» **Task instructions**:
Omit all pictures and transcribe only the lines in the entries below that run from the line with "Арт.: LP60-135F" through the line with "เพื่อให้ได้รูปทรงตามต้องการ".

--- Material shown Enclosed Below ---

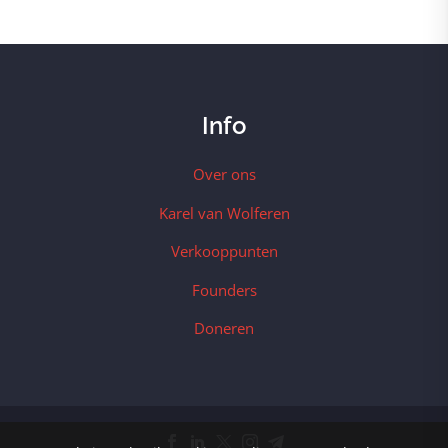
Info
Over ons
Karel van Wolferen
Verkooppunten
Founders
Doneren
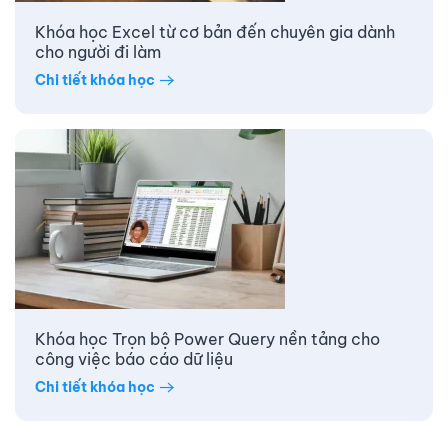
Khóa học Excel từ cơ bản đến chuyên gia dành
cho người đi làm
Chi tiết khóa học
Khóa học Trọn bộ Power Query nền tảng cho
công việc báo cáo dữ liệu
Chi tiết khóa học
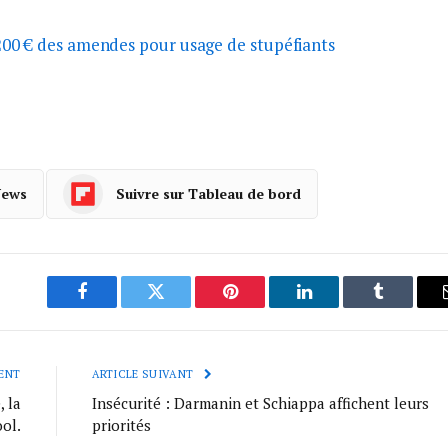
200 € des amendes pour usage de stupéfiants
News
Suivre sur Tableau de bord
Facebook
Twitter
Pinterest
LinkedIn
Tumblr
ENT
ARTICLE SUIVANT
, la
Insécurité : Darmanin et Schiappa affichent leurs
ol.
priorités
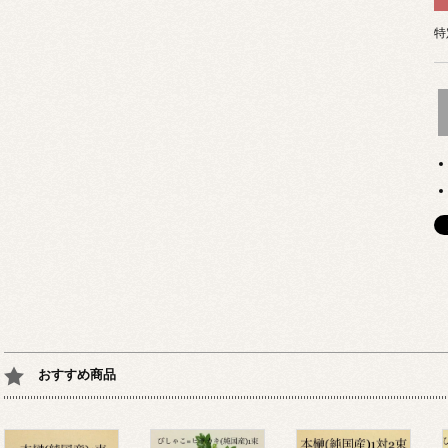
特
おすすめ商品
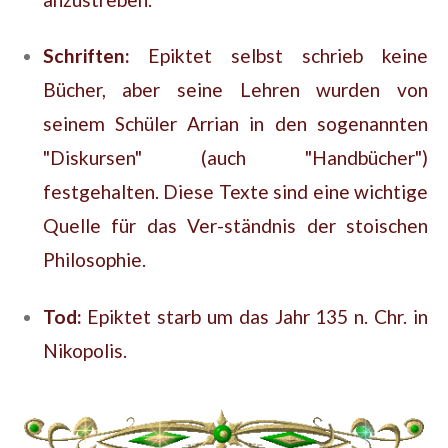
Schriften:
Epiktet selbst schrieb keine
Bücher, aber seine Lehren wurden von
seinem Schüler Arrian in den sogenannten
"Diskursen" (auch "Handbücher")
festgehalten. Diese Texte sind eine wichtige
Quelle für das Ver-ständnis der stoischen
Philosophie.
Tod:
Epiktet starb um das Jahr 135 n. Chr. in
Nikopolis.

--- End of Enclosed Material shown ---
--- Material shown Enclosed Below ---

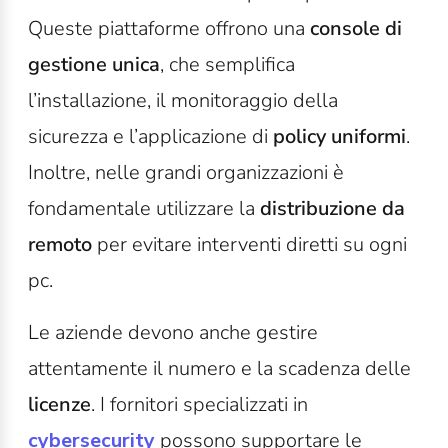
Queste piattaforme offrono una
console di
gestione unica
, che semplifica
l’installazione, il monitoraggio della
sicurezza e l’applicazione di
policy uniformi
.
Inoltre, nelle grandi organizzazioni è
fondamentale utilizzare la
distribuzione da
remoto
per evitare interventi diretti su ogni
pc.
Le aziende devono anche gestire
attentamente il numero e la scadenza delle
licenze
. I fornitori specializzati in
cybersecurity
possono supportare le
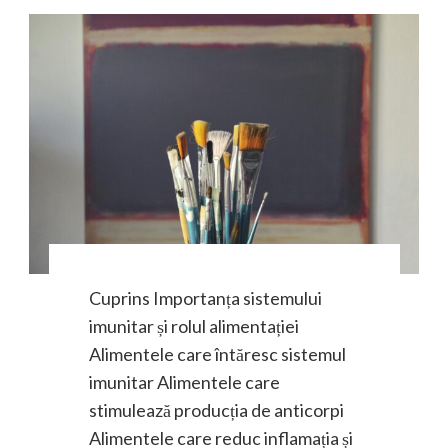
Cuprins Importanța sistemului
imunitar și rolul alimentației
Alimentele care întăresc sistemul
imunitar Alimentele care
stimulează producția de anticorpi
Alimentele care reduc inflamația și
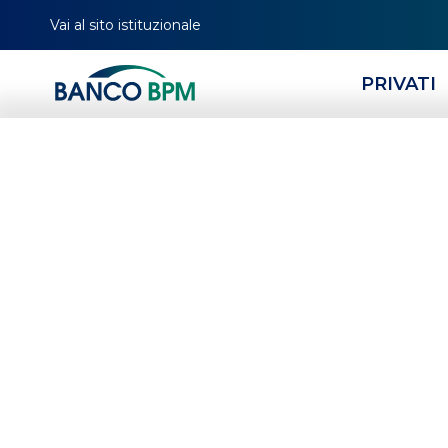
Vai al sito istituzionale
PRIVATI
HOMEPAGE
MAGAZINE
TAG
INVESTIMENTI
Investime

--- End of Enclosed Material shown ---
--- Material shown Enclosed Below ---

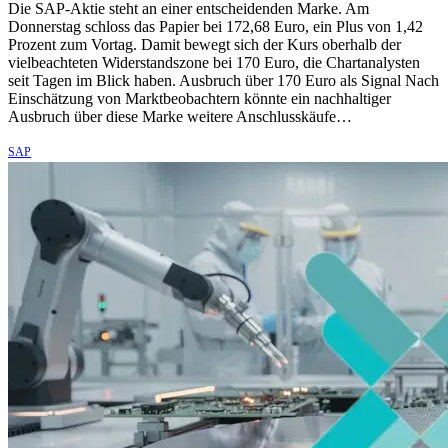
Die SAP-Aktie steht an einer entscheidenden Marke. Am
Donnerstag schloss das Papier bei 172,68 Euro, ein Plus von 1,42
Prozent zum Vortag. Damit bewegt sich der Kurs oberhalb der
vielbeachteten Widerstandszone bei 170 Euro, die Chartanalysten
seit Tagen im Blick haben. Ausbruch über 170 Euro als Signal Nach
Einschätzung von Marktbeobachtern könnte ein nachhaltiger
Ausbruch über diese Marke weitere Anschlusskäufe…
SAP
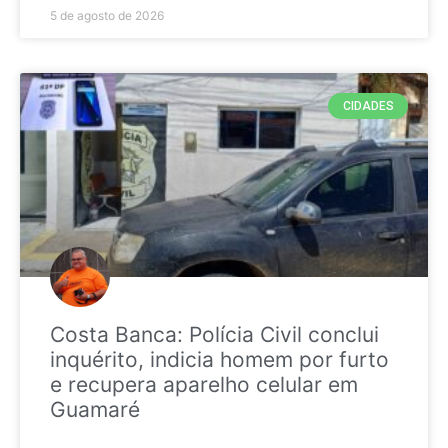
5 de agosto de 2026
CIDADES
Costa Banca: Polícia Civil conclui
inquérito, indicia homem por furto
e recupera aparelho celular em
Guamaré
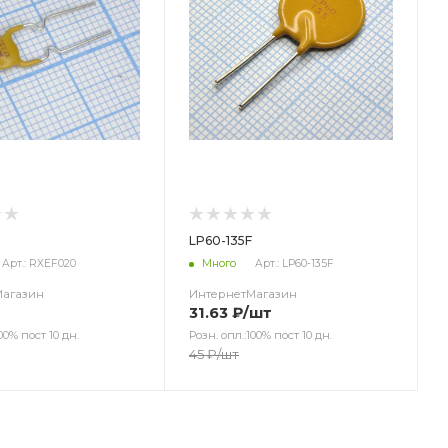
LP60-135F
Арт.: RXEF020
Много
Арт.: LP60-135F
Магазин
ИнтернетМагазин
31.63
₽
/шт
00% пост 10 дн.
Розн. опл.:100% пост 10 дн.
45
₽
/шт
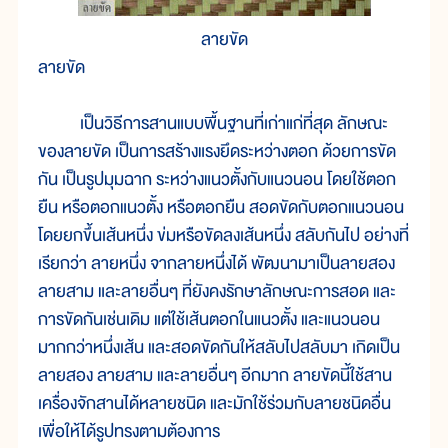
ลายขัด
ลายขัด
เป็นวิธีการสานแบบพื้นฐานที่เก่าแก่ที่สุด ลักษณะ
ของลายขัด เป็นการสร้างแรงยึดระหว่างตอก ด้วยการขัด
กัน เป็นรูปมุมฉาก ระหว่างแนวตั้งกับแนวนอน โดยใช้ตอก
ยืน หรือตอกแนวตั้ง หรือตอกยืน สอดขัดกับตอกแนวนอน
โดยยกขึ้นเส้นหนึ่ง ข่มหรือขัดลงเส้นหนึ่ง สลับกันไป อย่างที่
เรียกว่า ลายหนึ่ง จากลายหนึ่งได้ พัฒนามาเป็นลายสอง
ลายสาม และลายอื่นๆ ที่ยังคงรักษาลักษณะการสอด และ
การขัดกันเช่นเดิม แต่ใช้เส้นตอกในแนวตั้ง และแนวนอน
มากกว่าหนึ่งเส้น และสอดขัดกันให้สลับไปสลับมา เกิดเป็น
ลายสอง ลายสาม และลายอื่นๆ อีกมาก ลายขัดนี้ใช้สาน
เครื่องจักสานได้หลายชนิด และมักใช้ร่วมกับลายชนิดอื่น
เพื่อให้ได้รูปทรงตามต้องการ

--- End of Enclosed Material shown ---

» **Task answer**:
Арт.: LP60-135F
Магазин
ИнтернетМагазин
31.63
₽
/шт
00% пост 10 дн.
Розн. опл.:100% пост 10 дн.
45
₽
/шт
ลายขัด
ลายขัด
เป็นวิธีการสานแบบพื้นฐานที่เก่าแก่ที่สุด ลักษณะ
ของลายขัด เป็นการสร้างแรงยึดระหว่างตอก ด้วยการขัด
กัน เป็นรูปมุมฉาก ระหว่างแนวตั้งกับแนวนอน โดยใช้ตอก
ยืน หรือตอกแนวตั้ง หรือตอกยืน สอดขัดกับตอกแนวนอน
โดยยกขึ้นเส้นหนึ่ง ข่มหรือขัดลงเส้นหนึ่ง สลับกันไป อย่างที่
เรียกว่า ลายหนึ่ง จากลายหนึ่งได้ พัฒนามาเป็นลายสอง
ลายสาม และลายอื่นๆ ที่ยังคงรักษาลักษณะการสอด และ
การขัดกันเช่นเดิม แต่ใช้เส้นตอกในแนวตั้ง และแนวนอน
มากกว่าหนึ่งเส้น และสอดขัดกันให้สลับไปสลับมา เกิดเป็น
ลายสอง ลายสาม และลายอื่นๆ อีกมาก ลายขัดนี้ใช้สาน
เครื่องจักสานได้หลายชนิด และมักใช้ร่วมกับลายชนิดอื่น
เพื่อให้ได้รูปทรงตามต้องการ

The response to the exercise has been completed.